This editorial is inspired by Kahlil Gibran’s poem On Children. For me, Christmas is really about children. Without them around my Christmas tree and all the goodies piled under, the Christmas feeling is just not there. Yet even as I think of a great family Christmas this year, I am also reminded of the thousands of children all over the world who are refugees and victims of natural disasters and wars. This Christmas I want to share with you, parents, grandparents, aunties and uncles about the gift of our children. Let me quote the whole poem from The Prophet,
Your children are not your children
They are the sons and daughters of Life’s longing for itself.
They come through you but not from you.
And though they are with you yet they belong not to you.
You may give them your love but not your thoughts,
For they have their own thoughts.
You may house their bodies but not their souls,
For their souls dwell in the house of tomorrow, ?which you cannot visit, not even in your dreams.
You may strive to be like them, ?but seek not to make them like you.
For life goes not backward nor tarries with yesterday.
You are the bows from which your children?as living arrows are sent forth.
The archer sees the mark upon the path of the infinite, ?and He bends you with His might ?that His arrows may go swift and far.
Let your bending in the archer’s hand be for gladness;
For even as He loves the arrow that flies, so He loves also the bow that is stable.
Children are on loan to us; a gift, an investment. There are many metaphors for children. For my very Chinese father, we were investments. When my father constantly talked about his five investments that made him millions of dollars, bystanders and eavesdroppers overhearing this, thought that he was worth kidnapping for ransom. In 1978 he was kidnapped at the Thai and Malaysian border and a ransom of $250,000 Malaysian ringgits was demanded. At that time the Aussie dollar could be exchanged for $3 ringgits plus.
For me 1978 was the year I went through an agonizing decision whether to have or not to have children. It was no easy matter but I chose to be childfree. The reasons were many but they do not matter now. What mattered more were the consequences of that choice. My very Chinese mother who had always respected my choice said sadly: “That means there is no one to carry on the Storz family name.” A single sentence conveying so many Chinese customs and traditions to do with Chinese culture. How do I even begin in my sociologist mind to dissect that one liner from my mother who was never lost for words?
The Chinese tradition of having children is linked with the Confucianist precept placed on filial piety and interlaced with the Taoist dictum of ancestor worship. When there is no first-born son, there is no one to carry the family name banner during the funeral thus depriving the departed ancestor, my father in this case, of pride and honour to have a male descendant to carry on his name. The first-born son has the lifelong duty of caring for his widowed mother and all younger siblings. So not to have a son is bad enough but not to have children is worst. But definitely in my case, choosing of my own freewill not to have children is definitely not “normal” for a Chinese!
Last month on my flight from Malaysia to Melbourne, a Chinese-Indonesian woman sitting next to me, asked the usual questions, ending with “You have children?”

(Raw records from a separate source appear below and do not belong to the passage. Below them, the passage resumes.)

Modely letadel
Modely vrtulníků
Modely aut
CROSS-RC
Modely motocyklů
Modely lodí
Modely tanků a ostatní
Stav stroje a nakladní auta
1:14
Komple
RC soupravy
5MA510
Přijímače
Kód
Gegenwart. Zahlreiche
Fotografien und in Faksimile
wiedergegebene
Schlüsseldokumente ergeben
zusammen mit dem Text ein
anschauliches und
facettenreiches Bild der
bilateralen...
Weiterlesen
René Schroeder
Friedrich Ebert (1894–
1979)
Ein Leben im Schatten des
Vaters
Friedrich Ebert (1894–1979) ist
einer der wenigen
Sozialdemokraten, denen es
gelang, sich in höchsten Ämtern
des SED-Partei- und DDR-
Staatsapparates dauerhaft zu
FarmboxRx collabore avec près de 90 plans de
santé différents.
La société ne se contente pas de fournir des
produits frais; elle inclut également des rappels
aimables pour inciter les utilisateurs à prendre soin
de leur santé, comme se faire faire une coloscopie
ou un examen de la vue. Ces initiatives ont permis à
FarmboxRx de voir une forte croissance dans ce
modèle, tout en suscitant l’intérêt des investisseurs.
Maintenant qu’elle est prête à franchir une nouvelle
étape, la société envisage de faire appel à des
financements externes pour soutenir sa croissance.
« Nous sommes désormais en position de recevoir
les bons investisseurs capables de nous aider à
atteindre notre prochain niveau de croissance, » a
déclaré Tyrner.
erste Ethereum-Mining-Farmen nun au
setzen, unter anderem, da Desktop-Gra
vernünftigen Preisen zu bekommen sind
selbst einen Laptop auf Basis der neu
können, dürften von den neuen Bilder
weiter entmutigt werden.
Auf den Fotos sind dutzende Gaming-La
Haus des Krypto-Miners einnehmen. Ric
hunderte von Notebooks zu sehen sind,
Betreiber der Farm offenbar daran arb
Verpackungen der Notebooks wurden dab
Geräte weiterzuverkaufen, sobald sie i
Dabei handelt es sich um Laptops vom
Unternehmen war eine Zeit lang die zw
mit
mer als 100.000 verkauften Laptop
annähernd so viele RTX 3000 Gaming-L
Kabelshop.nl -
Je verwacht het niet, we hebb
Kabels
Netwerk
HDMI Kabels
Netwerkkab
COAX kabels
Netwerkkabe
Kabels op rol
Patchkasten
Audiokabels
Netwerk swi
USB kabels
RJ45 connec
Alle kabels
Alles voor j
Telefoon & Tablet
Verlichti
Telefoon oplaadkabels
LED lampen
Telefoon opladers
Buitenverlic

“I am sorry,” she said. My immediate reaction was annoyance. How dare she assumed that I had no choice in the matter. But I said nothing. I understood her deeply ingrained Chinese cultural value placed on having children. Sometimes in my life, my knowledge of Chinese culture earns me friends rather than enemies. In my silence, although her sympathy was misplaced, I congratulated myself for my restraint in wanting to give her a lecture about women’s right to choose. So by making a free choice of not having children, to this day, I still “suffer” the consequence of that decision among Chinese people (and other Asians).
My father, throughout his life maintained his silence about my choice probably because I am a daughter and not a son. He, therefore, saw it as my mother’s duty and not his, to reprimand me and/or teach me about the consequences of childlessness.
The Chinese way of children begins with the notion that one must have children. This is the Great Tao. Having children, then as parents, it is our duty to transform this biological entity into a civilized social being, a perfect member of society. What this entails is another story.
However, as a Christmas message, I will end with this: the best gift we can give each other this Christmas is an awareness and acceptance that our children are not ours to command or to fulfill our expectations but they are ours on borrowed time. Our greatest gift to them and to ourselves is to love them unconditionally just as our Lord Jesus Christ loves his disciples even when betrayed by them. “Love one another as I have loved you,” Jesus said. Let this love that Jesus taught be spread to include everyone this Christmas; the poor, the rich, the suffering, the marginalized, all who are different from us, and the animals that Noah took into his ark.